» **What is needed**: Below are some entries. Repeat exactly the lines from the one with "04-05-2005 15:01" through the one with "19-04-2005 17:25", and only those.

» **Data extracts**:
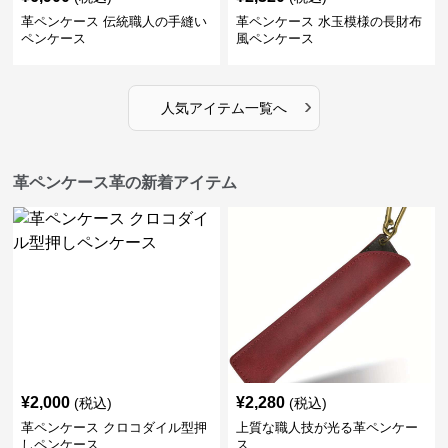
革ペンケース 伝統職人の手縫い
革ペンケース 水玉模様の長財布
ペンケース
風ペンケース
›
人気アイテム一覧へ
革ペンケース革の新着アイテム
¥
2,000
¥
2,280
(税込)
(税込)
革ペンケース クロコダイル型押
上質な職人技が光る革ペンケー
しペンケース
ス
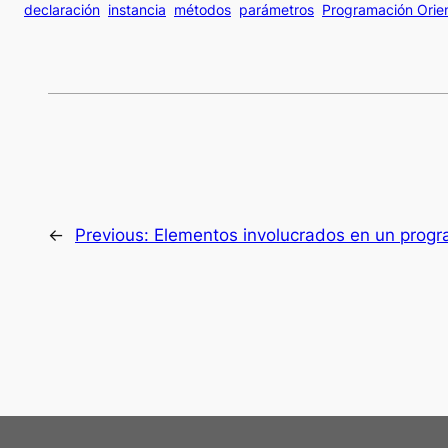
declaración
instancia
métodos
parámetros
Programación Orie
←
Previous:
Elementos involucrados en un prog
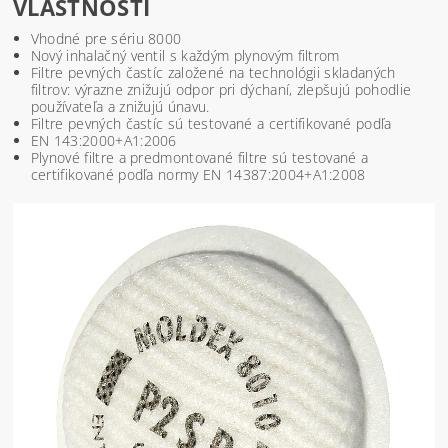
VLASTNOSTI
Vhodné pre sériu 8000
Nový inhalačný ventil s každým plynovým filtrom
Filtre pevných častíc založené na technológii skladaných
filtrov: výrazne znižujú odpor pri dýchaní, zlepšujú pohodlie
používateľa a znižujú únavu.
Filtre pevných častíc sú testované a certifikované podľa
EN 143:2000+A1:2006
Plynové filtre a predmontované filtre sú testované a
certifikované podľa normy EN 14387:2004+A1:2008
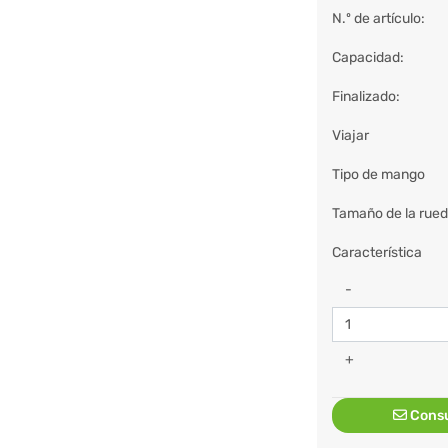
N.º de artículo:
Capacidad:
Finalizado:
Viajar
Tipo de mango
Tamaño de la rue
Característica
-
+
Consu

* * *

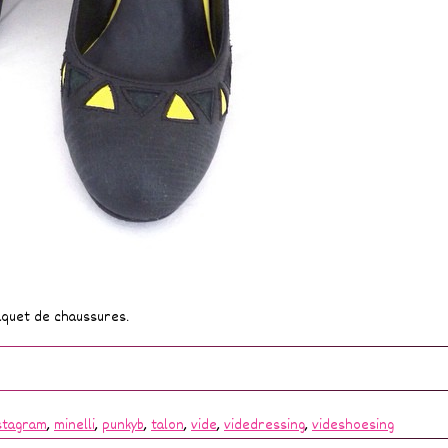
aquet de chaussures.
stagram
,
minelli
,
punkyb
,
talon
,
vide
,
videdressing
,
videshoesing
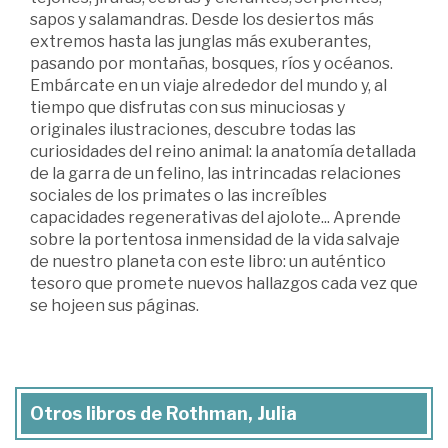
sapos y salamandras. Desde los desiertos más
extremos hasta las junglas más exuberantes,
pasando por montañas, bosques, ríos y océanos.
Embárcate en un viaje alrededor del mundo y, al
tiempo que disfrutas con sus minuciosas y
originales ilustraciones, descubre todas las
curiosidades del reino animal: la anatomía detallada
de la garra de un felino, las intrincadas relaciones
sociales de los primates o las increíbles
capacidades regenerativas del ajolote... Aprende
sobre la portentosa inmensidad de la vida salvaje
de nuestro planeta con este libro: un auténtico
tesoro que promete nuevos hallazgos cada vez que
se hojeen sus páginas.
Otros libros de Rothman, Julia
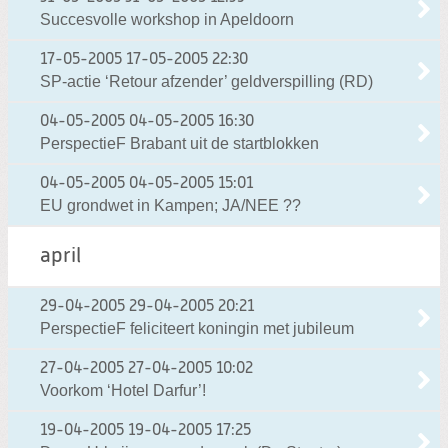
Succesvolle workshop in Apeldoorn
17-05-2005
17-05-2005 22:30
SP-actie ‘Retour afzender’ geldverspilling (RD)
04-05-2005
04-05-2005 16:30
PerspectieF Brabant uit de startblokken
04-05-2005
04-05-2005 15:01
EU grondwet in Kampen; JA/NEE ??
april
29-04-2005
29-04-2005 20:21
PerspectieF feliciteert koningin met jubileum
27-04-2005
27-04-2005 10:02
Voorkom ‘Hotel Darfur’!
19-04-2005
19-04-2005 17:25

» **Final answer**:
04-05-2005 15:01
EU grondwet in Kampen; JA/NEE ??
april
29-04-2005
29-04-2005 20:21
PerspectieF feliciteert koningin met jubileum
27-04-2005
27-04-2005 10:02
Voorkom ‘Hotel Darfur’!
19-04-2005
19-04-2005 17:25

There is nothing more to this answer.